Abu Musab al-Zarqawi

Abu Musab al-Zarqawi

The mismanagement of Route 10 courted violence against Americans and Al-Qa'ida. Former leader of ISIS, Abu Musab al-Zarqawi and his predecessor Abu Omar al-Baghdadi, who had successfully carved out a mini-state following an alliance of strategic convenience with Sunni tribes to fight the U.S occupation, paid the price when they attempted to exert control over portions of the road from Baghdad to the capital of Jordan Amman, Highway 10. The complaints by Sunni tribal leaders that such actions undercut the ability of the Albu Risha tribe to raise revenue by taxing or extorting traders and travellers was met by a wave of retaliatory killings by Al-Qa'ida in Iraq. The killings by Al-Qaida in Iraq gave tribal groups two incentives to bury the jihādists. The first was political revenge as they slaughtered their tribal leaders and the second was economic.

Zarqawi and Omar al-Baghdadi tried to claim too much influence on traditional trade routes with Jordan which were managed by "rural insurgent groups (which) protected and managed the trade routes through internal agreements and with the cooperation" of their Jordanian and Iraqi counterparts located in Amman. AQI (now ISIS) violated those internal and attempted to dictate those internal agreements. Members of Al-Qa'ida were murdered,  Zarqawi was sold out to US forces and Jordanian intelligence by the Sunnis and killed in 2005 and AQI was weakened by the "Sunni Awakening" assisted by General Petraeus' Surge. 

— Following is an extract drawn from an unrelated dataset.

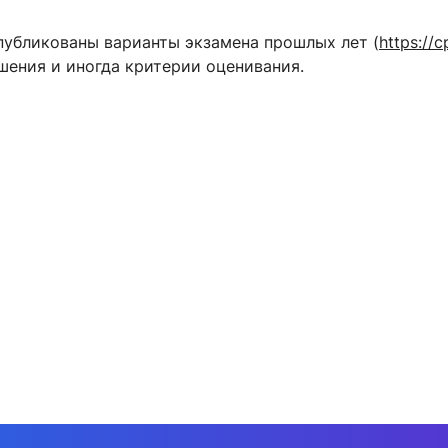
публикованы варианты экзамена прошлых лет (
https://
шения и иногда критерии оценивания.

Equally, note how ISIS achieved its first notable victory (according to Western media outlets) over the Iraqi government after it captured.

  • Fallujah - 3 January, 2014

  • Ramadi - 16 October, 2014

Both Fallujah and Ramadi are "strategically located on Highway 10...home to many people who have strong links with tribal kin across the border in Jordan and Saudi Arabia." During the occupation of Iraq, Saudi Arabia monarchy would have staunchly opposed the democratic project of the Bush administration. According to the Combating Terrorism Centre at Point in December 2007 analysis of 700 records of foreign fighters who entered Iraq during the Iraqi insurgency against the U.S occupation, 41% were from Saudi Arabia while Jordan was the backbone of economic power of the insurgency.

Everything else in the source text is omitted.